Well folks, I have now made it two months. My life is different than it was even a month ago. I have assimilated to the culture more, though I am still known as the "crazy American". I have started to say things that the Brits say...things like toilet instead of bathroom, till instead of register and rubbish instead of sucks...though I still do say sucks from time to time. I have also gotten more used to being on the bus. I no longer stare out the window in amazement everywhere I go. The problem is that I now zone out and forget to get off the bus...this is another problem all of its own. Ian and I have also started to make some friends. We were even invited to someone's house for lunch...it was a really nice lunch and they made a huge meal from scratch. I was impressed. We are getting more involved in church. We even joined a cell group...though work seems to get in the way of that.
I still see/hear/smell things every day that amaze me. The sky seems to have way more color and excitement in it than the one in Southern California...though technically it is the same sky! I am still not used to the whole people not wearing deodorant thing on a crowded bus. It does a number on my nose! I am still trying to figure out how to politely cover my nose. The accents here range from easily understandable to barely recognizable as English. No joke. I can understand the majority of people, but I do run into people almost daily that have such a "crazy" accent that I can't understand them. This poses a problem when I am trying to take their order at Starbucks.
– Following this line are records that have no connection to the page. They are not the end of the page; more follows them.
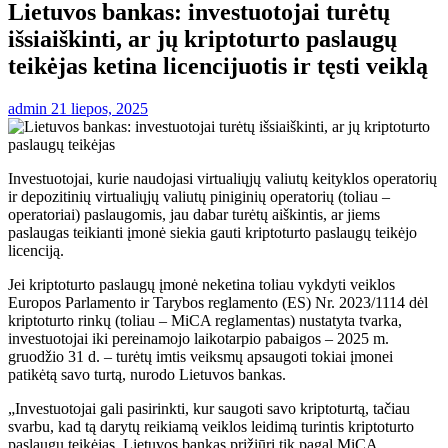
Lietuvos bankas: investuotojai turėtų
išsiaiškinti, ar jų kriptoturto paslaugų
teikėjas ketina licencijuotis ir tęsti veiklą
admin
21 liepos, 2025
Investuotojai, kurie naudojasi virtualiųjų valiutų keityklos operatorių
ir depozitinių virtualiųjų valiutų piniginių operatorių (toliau –
operatoriai) paslaugomis, jau dabar turėtų aiškintis, ar jiems
paslaugas teikianti įmonė siekia gauti kriptoturto paslaugų teikėjo
licenciją.
Jei kriptoturto paslaugų įmonė neketina toliau vykdyti veiklos
Europos Parlamento ir Tarybos reglamento (ES) Nr. 2023/1114 dėl
kriptoturto rinkų (toliau – MiCA reglamentas) nustatyta tvarka,
investuotojai iki pereinamojo laikotarpio pabaigos – 2025 m.
gruodžio 31 d. – turėtų imtis veiksmų apsaugoti tokiai įmonei
patikėtą savo turtą, nurodo Lietuvos bankas.
„Investuotojai gali pasirinkti, kur saugoti savo kriptoturtą, tačiau
svarbu, kad tą darytų reikiamą veiklos leidimą turintis kriptoturto
paslaugų teikėjas. Lietuvos bankas prižiūri tik pagal MiCA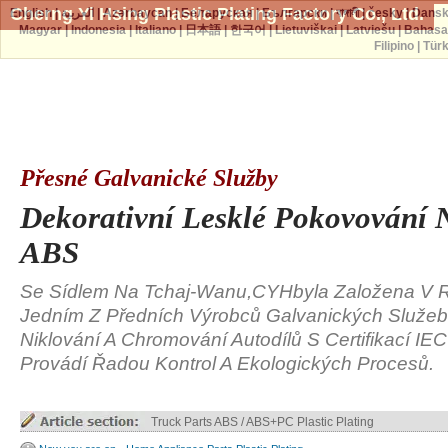
Cherng Yi Hsing Plastic Plating Factory Co., Ltd.
English
|
العربية
|
Azərbaycan
|
Беларуская
|
Български
|
বাঙ্গালী
|
česky
|
Dans
Magyar
|
Indonesia
|
Italiano
|
日本語
|
한국어
|
Lietuviškai
|
Latviešu
|
Bahasa
Filipino
|
Tür
Přesné Galvanické Služby
Dekorativní Lesklé Pokovování 
ABS
Se Sídlem Na Tchaj-Wanu,CYHbyla Založena V 
Jedním Z Předních Výrobců Galvanických Služeb
Niklování A Chromování Autodílů S Certifikací IE
Provádí Řadou Kontrol A Ekologických Procesů.
Truck Parts ABS / ABS+PC Plastic Plating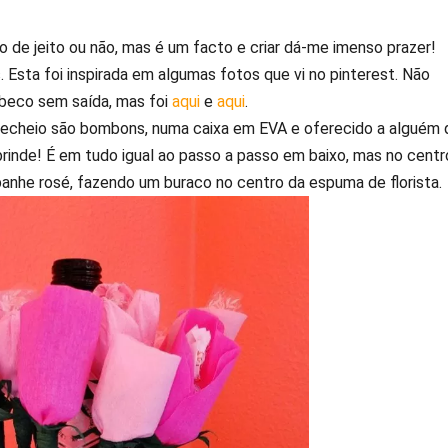
go de jeito ou não, mas é um facto e criar dá-me imenso prazer!
 Esta foi inspirada em algumas fotos que vi no pinterest. Não
m beco sem saída, mas foi
aqui
e
aqui
.
 recheio são bombons, numa caixa em EVA e oferecido a alguém 
rinde! É em tudo igual ao passo a passo em baixo, mas no centr
anhe rosé, fazendo um buraco no centro da espuma de florista.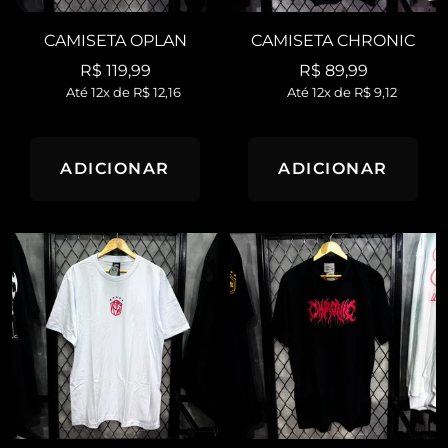
CAMISETA OPLAN
CAMISETA CHRONIC
Preço
Preço
R$ 119,99
R$ 89,99
Até 12x de
R$ 12,16
Até 12x de
R$ 9,12
promocional
promocional
ADICIONAR
ADICIONAR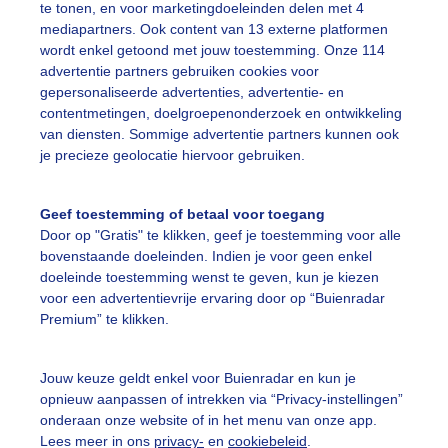
te tonen, en voor marketingdoeleinden delen met 4
mediapartners. Ook content van 13 externe platformen
wordt enkel getoond met jouw toestemming. Onze 114
ekijk slideshow
advertentie partners gebruiken cookies voor
gepersonaliseerde advertenties, advertentie- en
contentmetingen, doelgroepenonderzoek en ontwikkeling
van diensten. Sommige advertentie partners kunnen ook
je precieze geolocatie hiervoor gebruiken.
Een moment geduld
Geef toestemming of betaal voor toegang
Door op "Gratis" te klikken, geef je toestemming voor alle
bovenstaande doeleinden. Indien je voor geen enkel
doeleinde toestemming wenst te geven, kun je kiezen
uienradar
Mijn weer
voor een advertentievrije ervaring door op “Buienradar
Premium” te klikken.
fsgegevens
De Bilt
stelde vragen
Jouw keuze geldt enkel voor Buienradar en kun je
t
opnieuw aanpassen of intrekken via “Privacy-instellingen”
onderaan onze website of in het menu van onze app.
elijkheid
Lees meer in ons
privacy-
en
cookiebeleid
.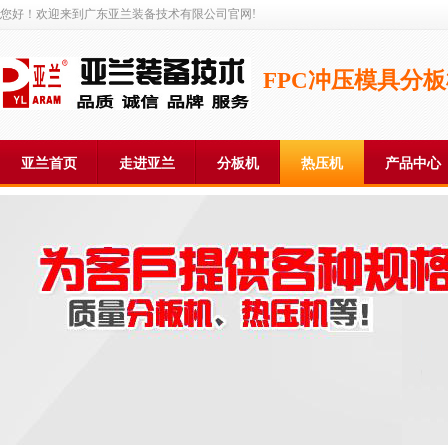
您好！欢迎来到广东亚兰装备技术有限公司官网!
FPC冲压模具分
亚兰首页
走进亚兰
分板机
热压机
产品中心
I have to admit that I miss my family and friends. It is weird to not be able to see people whenever I want. And, the time change can be annoying. Once it is late enough here for me to call people, I am tired and want to go to bed...sorry Chandra. I am greatly looking forward to going home for a visit in 3 weeks. But, it makes me sad that after that I don't know the next time I will be home. I miss the people from my "old life" and still want to see them all the time. How is that possible when I live 7500 miles away?
In conclusion, after 2 months, I am getting along well in Edinburgh. Things are starting to seem more normal to me...though walking to and from the grocery store is still a pain in the butt (or more a pain in my arms!) This new life of mine is so different from my old one, but good. I am accepting it and moving forward...that is a good thing.
Edinburgh was just rated the best place to live in the UK. Here are some of the reasons why:
* An amazing lifestyle, with by far the most shops, bars and restaurants * There are more museums and galleries than any other Local Authority * The highest concentration of listed (old buildings that have to remain the same on the outside...not the official definition, but mine) buildings in the UK
And here is a tid bit of interesting information about the place I now reside, all courtesy of Channel 4 News (BBC News, that is):
Edinburgh's beloved Old Town, with its medieval road plan and Reformation era buildings, is a UNESCO World Heritage Site. But a £20 million regeneration programme announced in June 2007 will see a series of rundown buildings between the Royal Mile and Market Street transformed into a brand new quarter, set to include 80 flats and a budget hotel. Locals aren't pleased, but if you're planning to move, you could snap up some brand new housing in the picturesque heart of the city.
Also a World Heritage Site, the New Town, built from 1765 onwards, and originally designed to be purely residential, followed a grid-like street layout like modern day New York when first built, much of which you'll still find intact today. These days, the New Town is known for its shops - the famous Princes Street being retail Mecca for visitors and locals alike.
The South side, Edinburgh's less famous and primarily residential district, can nevertheless boast famous residents: if you like the sound of having authors J. K. Rowling, Ian Rankin, and Alexander McCall Smith for neighbours, this is the place to be. To the east, the port of Leith was controversially merged with Edinburgh in 1920 and has enjoyed a growing profile since the 1980s as an excellent environment for white-collar workers.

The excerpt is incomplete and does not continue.